* What this task involves: Please copy each line of the records below that includes the word "مشاوره".

* Data for processing:

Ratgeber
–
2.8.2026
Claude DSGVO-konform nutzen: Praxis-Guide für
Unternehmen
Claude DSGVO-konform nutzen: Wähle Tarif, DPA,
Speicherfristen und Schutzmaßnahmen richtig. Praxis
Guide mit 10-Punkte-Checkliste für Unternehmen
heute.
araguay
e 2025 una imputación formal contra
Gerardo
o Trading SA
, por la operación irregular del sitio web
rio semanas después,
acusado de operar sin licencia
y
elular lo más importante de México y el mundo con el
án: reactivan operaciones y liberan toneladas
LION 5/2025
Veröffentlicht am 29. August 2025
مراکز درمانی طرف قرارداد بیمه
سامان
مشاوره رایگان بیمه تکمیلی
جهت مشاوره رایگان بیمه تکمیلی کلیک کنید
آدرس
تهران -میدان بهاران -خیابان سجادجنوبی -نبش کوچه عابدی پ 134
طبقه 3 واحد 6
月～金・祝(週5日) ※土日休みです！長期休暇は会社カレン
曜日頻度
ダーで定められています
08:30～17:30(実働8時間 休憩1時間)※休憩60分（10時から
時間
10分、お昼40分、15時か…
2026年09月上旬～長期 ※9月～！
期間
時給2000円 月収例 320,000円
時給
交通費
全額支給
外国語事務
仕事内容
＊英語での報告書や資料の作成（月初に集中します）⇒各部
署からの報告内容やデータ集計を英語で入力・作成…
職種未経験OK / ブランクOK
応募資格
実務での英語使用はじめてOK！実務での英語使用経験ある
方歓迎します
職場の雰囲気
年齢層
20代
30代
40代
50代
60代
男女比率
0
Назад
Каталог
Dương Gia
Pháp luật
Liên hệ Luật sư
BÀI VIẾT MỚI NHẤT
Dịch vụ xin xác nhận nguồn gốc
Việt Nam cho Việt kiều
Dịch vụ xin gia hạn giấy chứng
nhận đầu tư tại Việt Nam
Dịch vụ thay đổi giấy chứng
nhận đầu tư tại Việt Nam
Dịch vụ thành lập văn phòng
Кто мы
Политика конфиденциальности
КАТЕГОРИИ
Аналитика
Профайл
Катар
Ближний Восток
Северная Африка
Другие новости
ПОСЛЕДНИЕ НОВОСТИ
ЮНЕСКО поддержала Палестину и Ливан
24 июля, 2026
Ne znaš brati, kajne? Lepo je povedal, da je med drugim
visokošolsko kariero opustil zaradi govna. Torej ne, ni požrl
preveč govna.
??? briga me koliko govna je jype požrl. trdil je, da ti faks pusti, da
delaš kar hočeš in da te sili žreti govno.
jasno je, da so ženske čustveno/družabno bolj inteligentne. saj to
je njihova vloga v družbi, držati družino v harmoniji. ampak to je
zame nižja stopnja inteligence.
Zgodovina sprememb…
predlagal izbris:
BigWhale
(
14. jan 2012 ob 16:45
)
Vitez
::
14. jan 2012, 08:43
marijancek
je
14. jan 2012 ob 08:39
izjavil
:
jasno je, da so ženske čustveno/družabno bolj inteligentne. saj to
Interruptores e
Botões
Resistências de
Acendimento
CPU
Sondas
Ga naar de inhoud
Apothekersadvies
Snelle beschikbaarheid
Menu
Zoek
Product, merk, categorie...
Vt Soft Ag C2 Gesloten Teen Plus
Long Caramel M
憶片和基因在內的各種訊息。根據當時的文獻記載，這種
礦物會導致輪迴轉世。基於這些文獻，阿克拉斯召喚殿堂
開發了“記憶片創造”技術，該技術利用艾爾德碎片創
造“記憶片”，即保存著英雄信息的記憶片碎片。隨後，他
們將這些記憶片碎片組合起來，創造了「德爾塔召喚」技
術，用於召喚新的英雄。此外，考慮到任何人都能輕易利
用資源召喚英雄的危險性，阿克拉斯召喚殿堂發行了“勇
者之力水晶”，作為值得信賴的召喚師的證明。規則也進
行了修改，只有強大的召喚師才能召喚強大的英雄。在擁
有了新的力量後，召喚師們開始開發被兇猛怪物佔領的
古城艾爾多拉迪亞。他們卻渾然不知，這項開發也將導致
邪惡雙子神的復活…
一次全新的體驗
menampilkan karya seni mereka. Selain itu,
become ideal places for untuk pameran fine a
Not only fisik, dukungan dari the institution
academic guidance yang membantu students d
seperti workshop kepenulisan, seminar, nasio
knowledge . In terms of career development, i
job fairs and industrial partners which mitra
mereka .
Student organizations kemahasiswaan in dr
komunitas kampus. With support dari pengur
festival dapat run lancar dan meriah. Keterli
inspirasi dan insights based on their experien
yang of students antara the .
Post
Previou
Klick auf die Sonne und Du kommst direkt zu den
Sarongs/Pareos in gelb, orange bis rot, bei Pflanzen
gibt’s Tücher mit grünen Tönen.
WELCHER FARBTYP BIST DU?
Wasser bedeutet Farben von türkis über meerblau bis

* Response below:
مشاوره رایگان بیمه تکمیلی
جهت مشاوره رایگان بیمه تکمیلی کلیک کنید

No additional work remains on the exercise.